The acquisition is expected to help Johnson to increase its penetration of outdoor specialty stores, notably with its own Eureka tents, and to access some of Jetboil's foreign distributors. In turn, Jetboil's products may sit well with the fish finders and other fishing-related products of Johnson in the fishing tackle and diving retail circuits.
Meanwhile, Johnson Outdoors reported a sales increase of 1.2 percent to $412.3 million for its own fiscal year, ended Sept. 28, compared with $407.4 million in fiscal 2011, due to record sales in Marine Electronics that more than offset declines in other units. On a constant currency basis, net sales were 2.5 percent above the previous year. More than 45 percent of total sales were generated by the launch of successful new products, the company said.
The net income for the year was down to $10.1 million from $32.6 million in the prior year. Pre-tax income was 62.7 percent higher, but a significantly higher effective tax rate led to the overall decline in net profits. Outdoor Gear revenues declined by 9.1 percent due to a significant drop in U.S. military spending and the division's exit from non-strategic consumer camping accounts.
For the fourth quarter, total net sales declined by 3.3 percent compared with the prior year's quarter. A net loss of $3.2 million was registered in the quarter, against net income of $17.3 million in the same period a year ago, due primarily to the reversal of the company's tax valuation allowance. On an adjusted basis, the group would have suffered a net loss of $4.6 million in the fourth quarter of 2011. The company said that its fourth-quarter results reflected an industry-wide slowing of sales and production, due to the seasonality of warm-weather outdoor recreational products.

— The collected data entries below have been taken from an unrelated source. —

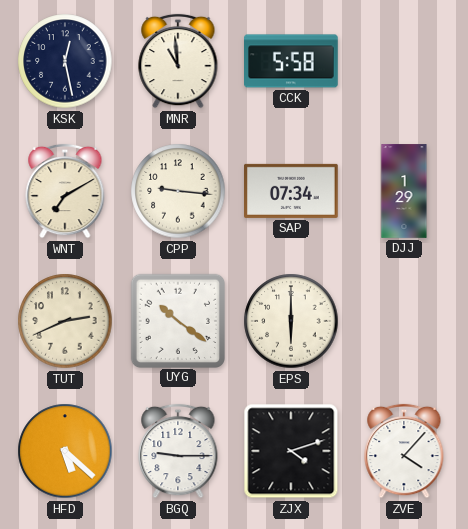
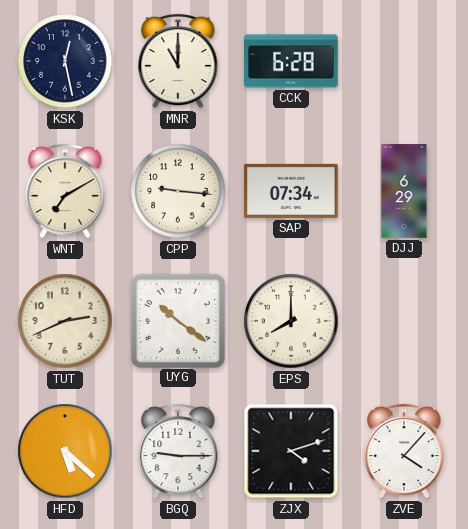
MNR: 10:59 -> 11:00
CCK: 5:58 -> 6:28
DJJ: 1:29 -> 6:29
EPS: 6:00 -> 8:00
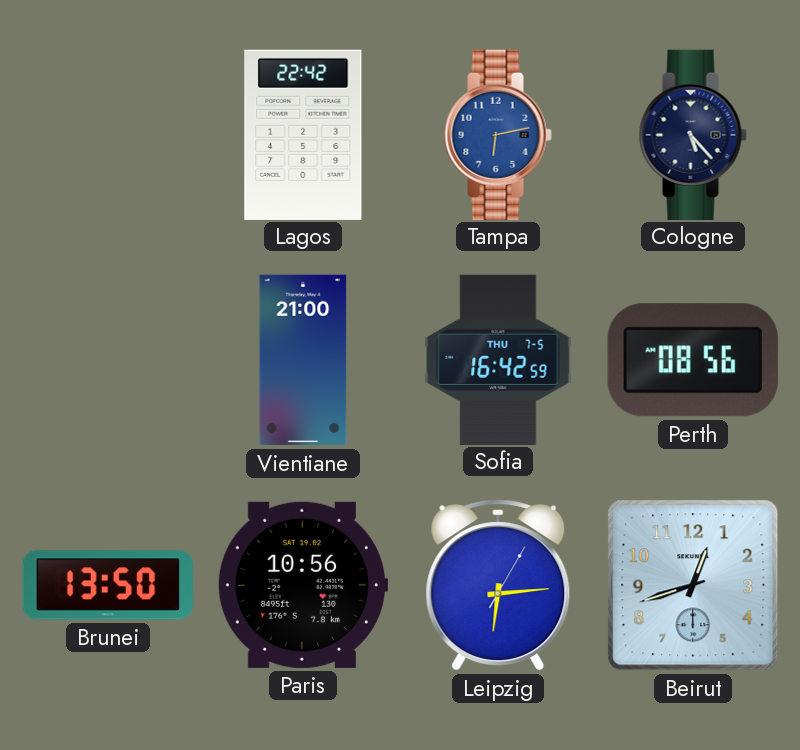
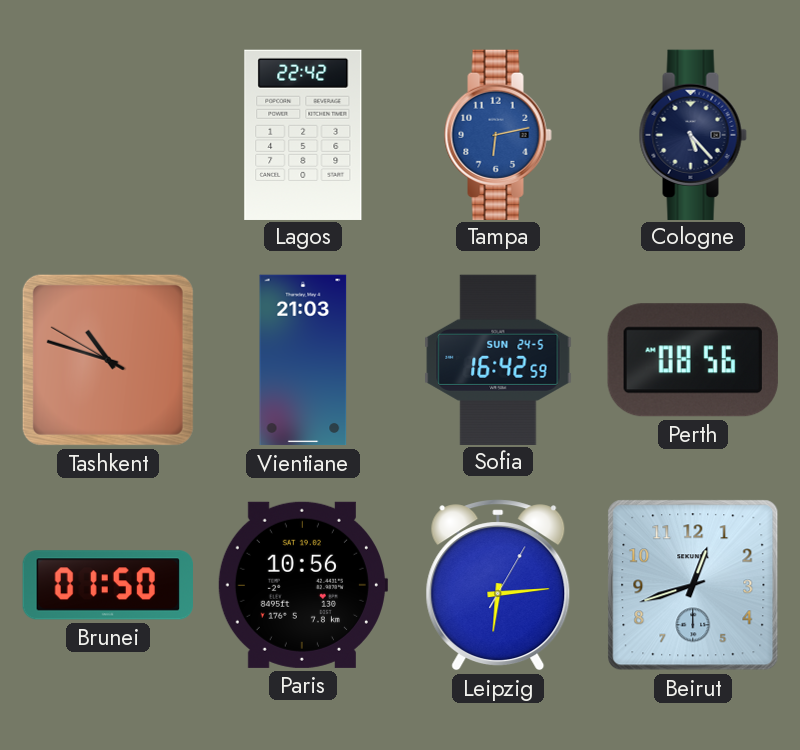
Tashkent: none -> 10:47
Vientiane: 21:00 -> 21:03
Sofia date: THU 7-5 -> SUN 24-5
Brunei: 13:50 -> 01:50
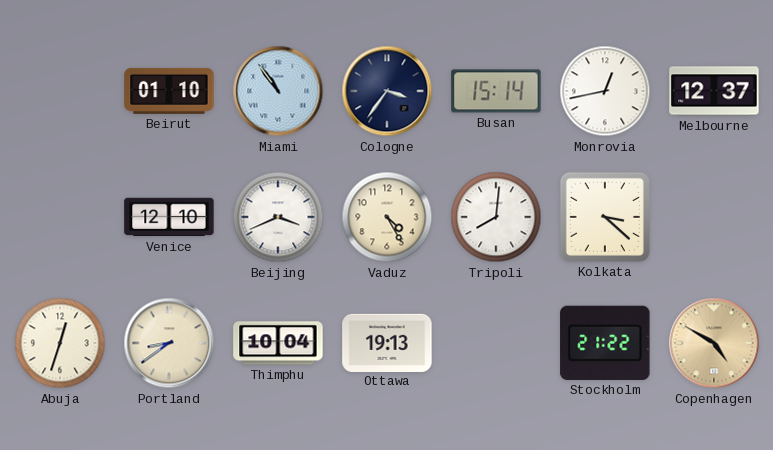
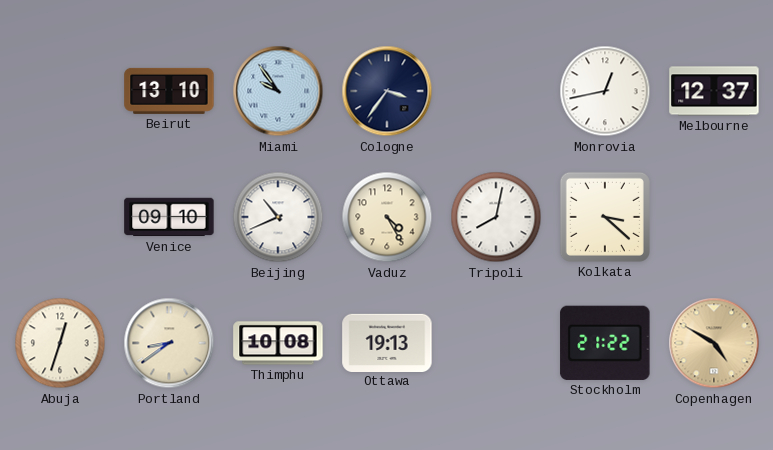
Beirut: 01:10 -> 13:10
Miami: 10:54 -> 9:54
Busan: 15:14 -> none
Venice: 12:10 -> 09:10
Beijing: 3:41 -> 10:41
Tripoli: 8:01 -> 8:02
Thimphu: 10:04 -> 10:08
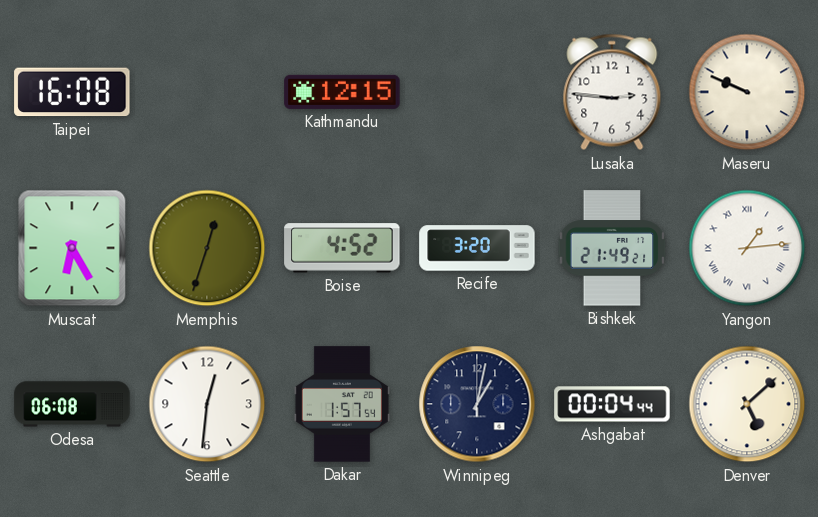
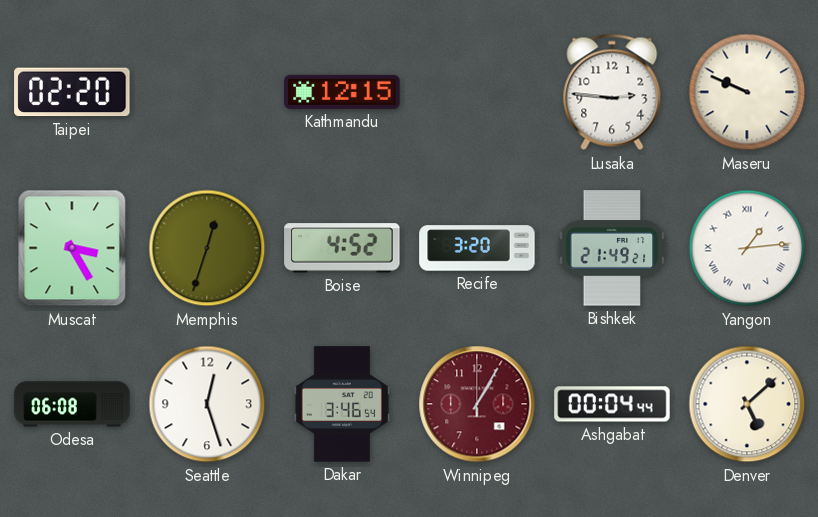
Taipei: 16:08 -> 02:20
Muscat: 6:25 -> 3:25
Seattle: 12:31 -> 12:27
Dakar: 1:57 -> 3:46
Winnipeg: 1:02 -> 1:05
Winnipeg dial: navy -> burgundy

Under a three-year business plan that ended last September, Johnson has been focusing its efforts on strengthening operations and enhancing market performance against the backdrop of a gradual recovery of outdoor recreation markets. Looking ahead to 2015, the company says it plans to focus investments on sustaining leadership in fishing electronics, maintaining positive momentum in core dive equipment segments, and regaining leadership in specialty camping and paddling channels.